____ Records

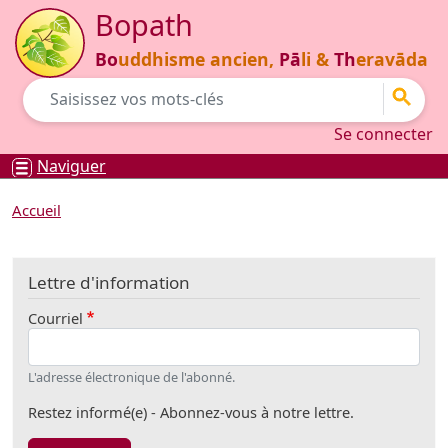
Aller au contenu principal
Bopath
Bo
uddhisme ancien,
Pā
li &
Th
eravāda
Go
Se connecter
Se connecter
Naviguer
Accueil
Lettre d'information
Courriel
L'adresse électronique de l'abonné.
Restez informé(e) - Abonnez-vous à notre lettre.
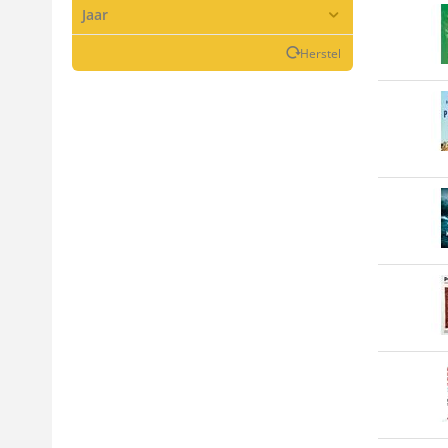
Jaar
Herstel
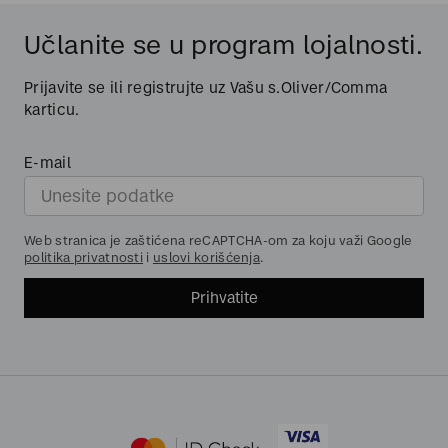
Učlanite se u program lojalnosti.
Prijavite se ili registrujte uz Vašu s.Oliver/Comma
karticu.
E-mail
Web stranica je zaštićena reCAPTCHA-om za koju važi Google
politika privatnosti
i
uslovi korišćenja
.
Prihvatite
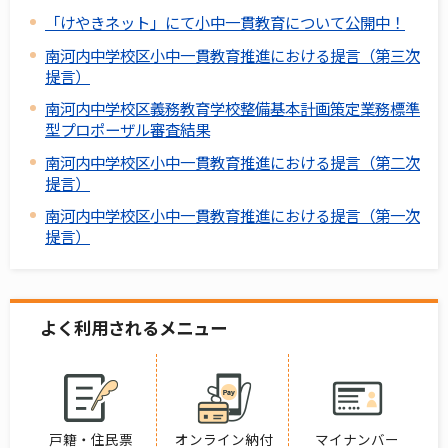
「けやきネット」にて小中一貫教育について公開中！
南河内中学校区小中一貫教育推進における提言（第三次
提言）
南河内中学校区義務教育学校整備基本計画策定業務標準
型プロポーザル審査結果
南河内中学校区小中一貫教育推進における提言（第二次
提言）
南河内中学校区小中一貫教育推進における提言（第一次
提言）
よく利用されるメニュー
戸籍・住民票
オンライン納付
マイナンバー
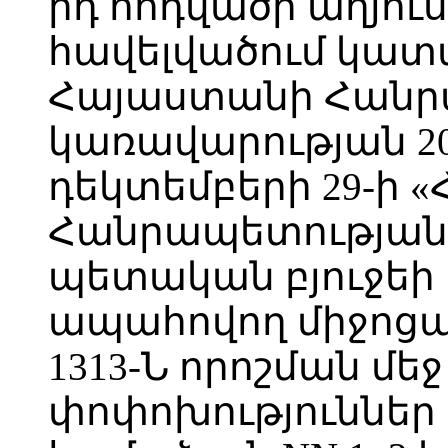
րդ հոդվածի աղյուս
հավելվածում կատ
Հայաստանի Հանր
կառավարության 2
դեկտեմբերի 29-ի 
Հանրապետության 
պետական բյուջեի
ապահովող միջոցա
1313-Ն որոշման մե
փոփոխություններ 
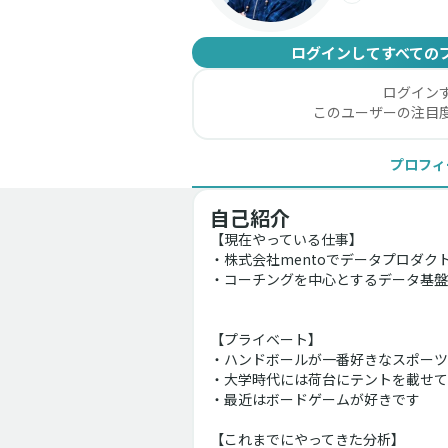
ログインしてすべての
ログイン
このユーザーの注目
プロフィ
自己紹介
【現在やっている仕事】
・株式会社mentoでデータプロダク
・コーチングを中心とするデータ基盤
【プライベート】
・ハンドボールが一番好きなスポーツ
・大学時代には荷台にテントを載せて
・最近はボードゲームが好きです
【これまでにやってきた分析】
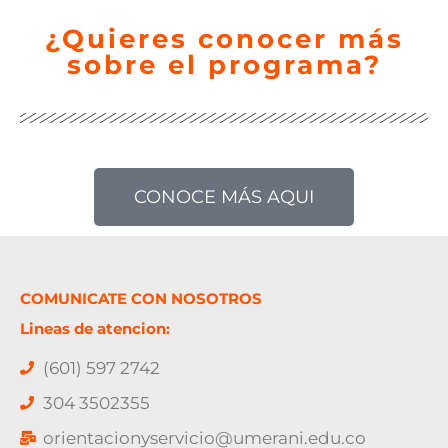
¿Quieres conocer más
sobre el programa?
CONOCE MÁS AQUI
COMUNICATE CON NOSOTROS
Lineas de atencion:
(601) 597 2742
304 3502355
orientacionyservicio@umerani.edu.co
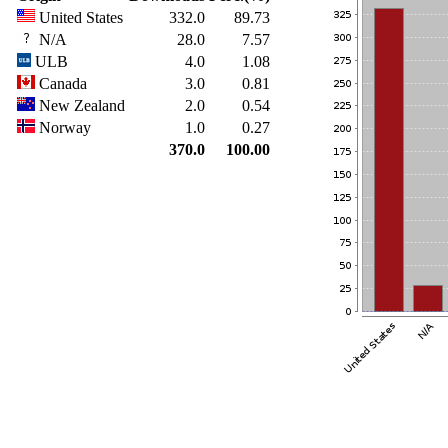
United States
332.0
89.73
N/A
28.0
7.57
ULB
4.0
1.08
Canada
3.0
0.81
New Zealand
2.0
0.54
Norway
1.0
0.27
370.0
100.00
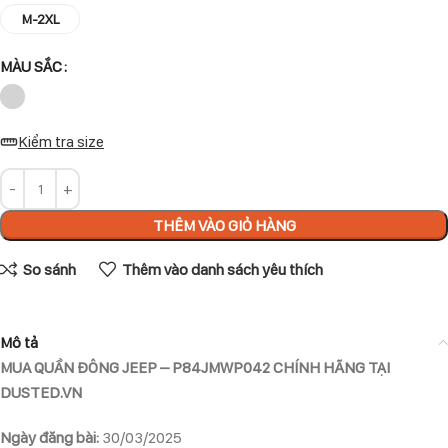
M-2XL
MÀU SẮC
Kiểm tra size
THÊM VÀO GIỎ HÀNG
So sánh
Thêm vào danh sách yêu thích
Mô tả
MUA QUẦN ĐÔNG JEEP – P84JMWP042 CHÍNH HÃNG TẠI
DUSTED.VN
Ngày đăng bài:
30/03/2025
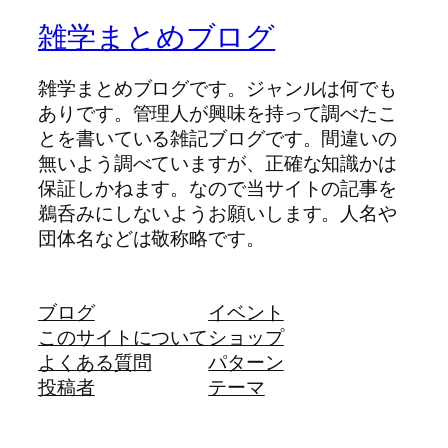
雑学まとめブログ
雑学まとめブログです。ジャンルは何でも
ありです。管理人が興味を持って調べたこ
とを書いている雑記ブログです。間違いの
無いよう調べていますが、正確な知識かは
保証しかねます。なので当サイトの記事を
鵜呑みにしないようお願いします。人名や
団体名などは敬称略です。
ブログ
イベント
このサイトについて
ショップ
よくある質問
パターン
投稿者
テーマ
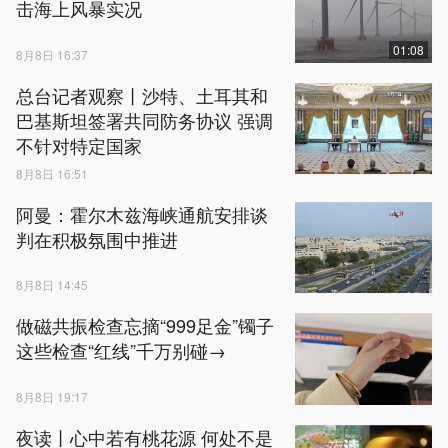
击海上风暴实况
01:08
8月8日 16:37
总台记者观察丨沙特、土耳其和
巴基斯坦签署共同防务协议 强调
不针对特定国家
8月8日 16:51
阿曼：霍尔木兹海峡通航安排谈
判在积极氛围中推进
8月8日 14:45
做磁共振检查忘摘“999足金”镯子
这些检查“红线”千万别碰→
8月8日 19:17
夜读丨心中若有桃花源 何处不是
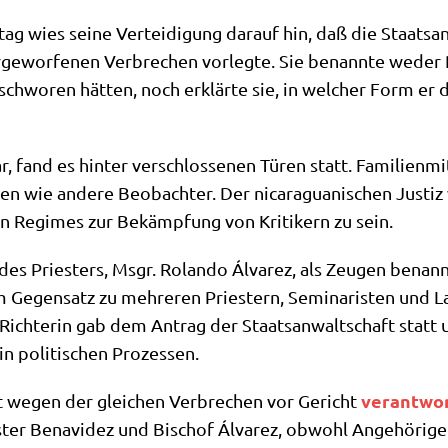
g wies sei­ne Ver­tei­di­gung dar­auf hin, daß die Staats­an­
ge­wor­fe­nen Ver­bre­chen vor­leg­te. Sie benann­te weder 
chwo­ren hät­ten, noch erklär­te sie, in wel­cher Form er der
 fand es hin­ter ver­schlos­se­nen Türen statt. Fami­li­en­mi
en wie ande­re Beob­ach­ter. Der nica­ra­gua­ni­schen Justiz
chen Regimes zur Bekämp­fung von Kri­ti­kern zu sein.
 des Prie­sters, Msgr. Rolan­do Álva­rez, als Zeu­gen benann
 Gegen­satz zu meh­re­ren Prie­stern, Semi­na­ri­sten und Lai
 Rich­te­rin gab dem Antrag der Staats­an­walt­schaft statt
 in poli­ti­schen Prozessen.
ver­ant­wo
 wegen der glei­chen Ver­bre­chen vor Gericht
er Bena­vi­dez und Bischof Álva­rez, obwohl Ange­hö­ri­ge 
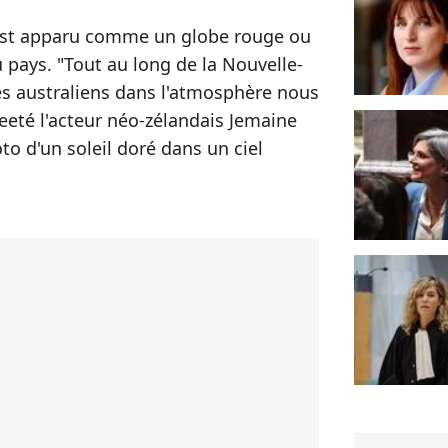
l est apparu comme un globe rouge ou
 pays. "Tout au long de la Nouvelle-
es australiens dans l'atmosphère nous
weeté l'acteur néo-zélandais Jemaine
o d'un soleil doré dans un ciel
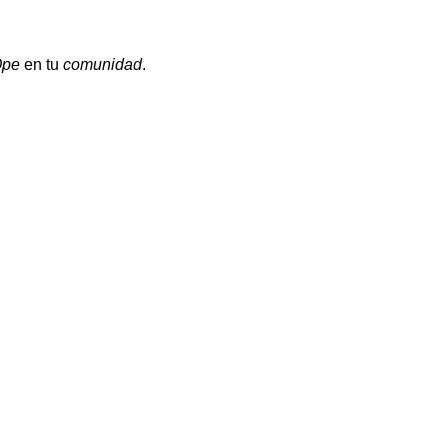
Ope
en tu
comunidad
.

________

Return every line of the records exactly as given, pictures excluded.

Answer to this exercise:
Aller au contenu principal
Bopath
Bo
uddhisme ancien,
Pā
li &
Th
eravāda
Go
Se connecter
Se connecter
Naviguer
Accueil
Lettre d'information
Courriel
L'adresse électronique de l'abonné.
Restez informé(e) - Abonnez-vous à notre lettre.
Jaar
Herstel
Učlanite se u program lojalnosti.
Prijavite se ili registrujte uz Vašu s.Oliver/Comma
karticu.
E-mail
Web stranica je zaštićena reCAPTCHA-om za koju važi Google
politika privatnosti
i
uslovi korišćenja
.
Prihvatite
「けやきネット」にて小中一貫教育について公開中！
南河内中学校区小中一貫教育推進における提言（第三次
提言）
南河内中学校区義務教育学校整備基本計画策定業務標準
型プロポーザル審査結果
南河内中学校区小中一貫教育推進における提言（第二次
提言）
南河内中学校区小中一貫教育推進における提言（第一次
提言）
よく利用されるメニュー
戸籍・住民票
オンライン納付
マイナンバー
րդ հոդվածի աղյուս
հավելվածում կատ
Հայաստանի Հանր
կառավարության 2
դեկտեմբերի 29-ի 
Հանրապետության 
պետական բյուջեի
ապահովող միջոցա
1313-Ն որոշման մե
փոփոխություններ 
ログインしてすべての
ログイン
このユーザーの注目
プロフィ
自己紹介
【現在やっている仕事】
・株式会社mentoでデータプロダク
・コーチングを中心とするデータ基盤
【プライベート】
・ハンドボールが一番好きなスポーツ
・大学時代には荷台にテントを載せて
・最近はボードゲームが好きです
【これまでにやってきた分析】
¿Quieres conocer más
sobre el programa?
CONOCE MÁS AQUI
COMUNICATE CON NOSOTROS
Lineas de atencion:
(601) 597 2742
304 3502355
orientacionyservicio@umerani.edu.co
United States
332.0
89.73
N/A
28.0
7.57
ULB
4.0
1.08
Canada
3.0
0.81
New Zealand
2.0
0.54
Norway
1.0
0.27
370.0
100.00
M-2XL
MÀU SẮC
Kiểm tra size
THÊM VÀO GIỎ HÀNG
So sánh
Thêm vào danh sách yêu thích
Mô tả
MUA QUẦN ĐÔNG JEEP – P84JMWP042 CHÍNH HÃNG TẠI
DUSTED.VN
Ngày đăng bài:
30/03/2025
雑学まとめブログ
雑学まとめブログです。ジャンルは何でも
ありです。管理人が興味を持って調べたこ
とを書いている雑記ブログです。間違いの
無いよう調べていますが、正確な知識かは
保証しかねます。なので当サイトの記事を
鵜呑みにしないようお願いします。人名や
団体名などは敬称略です。
ブログ
イベント
このサイトについて
ショップ
よくある質問
パターン
投稿者
テーマ
击海上风暴实况
01:08
8月8日 16:37
总台记者观察丨沙特、土耳其和
巴基斯坦签署共同防务协议 强调
不针对特定国家
8月8日 16:51
阿曼：霍尔木兹海峡通航安排谈
判在积极氛围中推进
8月8日 14:45
做磁共振检查忘摘“999足金”镯子
这些检查“红线”千万别碰→
8月8日 19:17
夜读丨心中若有桃花源 何处不是
g wies sei­ne Ver­tei­di­gung dar­auf hin, daß die Staats­an­
ge­wor­fe­nen Ver­bre­chen vor­leg­te. Sie benann­te weder 
chwo­ren hät­ten, noch erklär­te sie, in wel­cher Form er der
 fand es hin­ter ver­schlos­se­nen Türen statt. Fami­li­en­mi
en wie ande­re Beob­ach­ter. Der nica­ra­gua­ni­schen Justiz
chen Regimes zur Bekämp­fung von Kri­ti­kern zu sein.
 des Prie­sters, Msgr. Rolan­do Álva­rez, als Zeu­gen benann
 Gegen­satz zu meh­re­ren Prie­stern, Semi­na­ri­sten und Lai
 Rich­te­rin gab dem Antrag der Staats­an­walt­schaft statt
 in poli­ti­schen Prozessen.
ver­ant­wo
 wegen der glei­chen Ver­bre­chen vor Gericht
er Bena­vi­dez und Bischof Álva­rez, obwohl Ange­hö­ri­ge 
l est apparu comme un globe rouge ou
 pays. "Tout au long de la Nouvelle-
es australiens dans l'atmosphère nous
weeté l'acteur néo-zélandais Jemaine
o d'un soleil doré dans un ciel
Ope
en tu
comunidad
.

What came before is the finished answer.